Ora torniamo però al disservizio accennato in precedenza della rai.

Come sapete io per creare questo sito web mi avvalgo delle tecnologie assistive che la mia condizione di non vedente mi permette di essere autonomo.

Nel corso degli anni la tecnologia mi e è venuta incontro implementando alcuni strumenti che ci agevolano anche “la visione o ascolto della tv”.
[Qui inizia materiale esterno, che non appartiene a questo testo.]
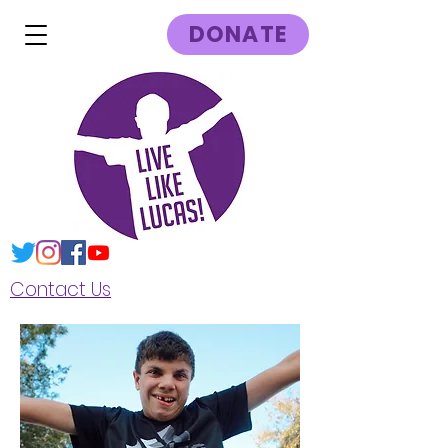
DONATE
Contact Us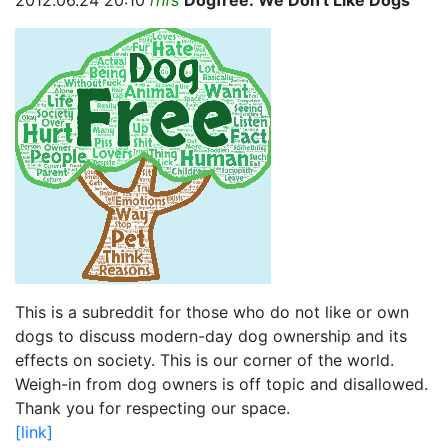
2012.06.24 20:10
rhfs
Dogfree: We Don't Like Dogs
This is a subreddit for those who do not like or own
dogs to discuss modern-day dog ownership and its
effects on society. This is our corner of the world.
Weigh-in from dog owners is off topic and disallowed.
Thank you for respecting our space.
[link]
Questa può avvenire con l’uso normale della tv oppure con le tv di nuova generazione anche chiamate Smart tv, permettono l’uso di queste con i così detti (screen Readers) o in italiano lettori di schermo da prima già utilizzati sui computer passando poi per gli smartphone.

Bene fino a qui ci siamo.

Cosa ha combinato “mamma rai”?

Con l’entrata nei giorni scorsi nelle nostre case della nuova trasmissione di Fiorello che va in onda su RaiUno dopo il tg delle 20, chiamata viva rai play che in pratica e un servizio che la rai a messo a disposizione su web attraverso il portale collegato:

raiplay.

Con l’uso ormai massiccio degli smartphone la rai a creato una sua app che permette la visione dei contenuti rai anche sullo smartphone. Bene, nella versione disponibile per gli Iphone, la rai in barba alle regole di Apple, che tra le sue regole permette agli sviluppatori di rendere accessibili le app che girano sotto IOS, ogni tanto si dimentica forse volutamente dei non vedenti che usano il dispositivo della Apple con la sua tecnologia assistiva denominata “Voice over”. Infatti seguendo alcune comunità di non vedenti attraverso facebook e non solo scopro che appunto con la trasmissione di Fiorello la rai aggiornando la sua app la resa parzialmente in accessibile.

Leggendo un reso conto in rete che si può leggere qui, scopro delle cose che questa app ai me ha fatto in questi ultimi giorni aggiornandola.

Quindi incuriosito o scaricato l’app sul mio iphone, scoprendo quello che avevo letto sulla pagina menzionata sopra.

Per poter gestirmi o meglio navigare le varie applicazioni sul mio Iphone, ci sono dei pulsanti se questi non vengono descritti bene per un non vedente che usa una tecnologia assistiva e impossibile gestirla.

Questo e reso possibile dagli sviluppatori rispettando le regole sull’accessibilità che devono essere rispettate.

In poche parole tutti i pulsanti delle applicazioni devono contenere un testo descrittivo che faccia capire alla tecnologia assistiva e al non vedente che e l’utente finale cosa fa quel pulsante.

Se si trova una persona poca esperta a questo e i sudetti pulsanti non vengono etichettati con un testo l’utente non vedente come capisce quale azione fa quel pulsante?

Ecco cosa ha combinato la rai con questa applicazione, a praticamente rifatto l’app non tenendo conto dell’accessibilità in barba sia alle leggi nazionali che a quelle internazionali.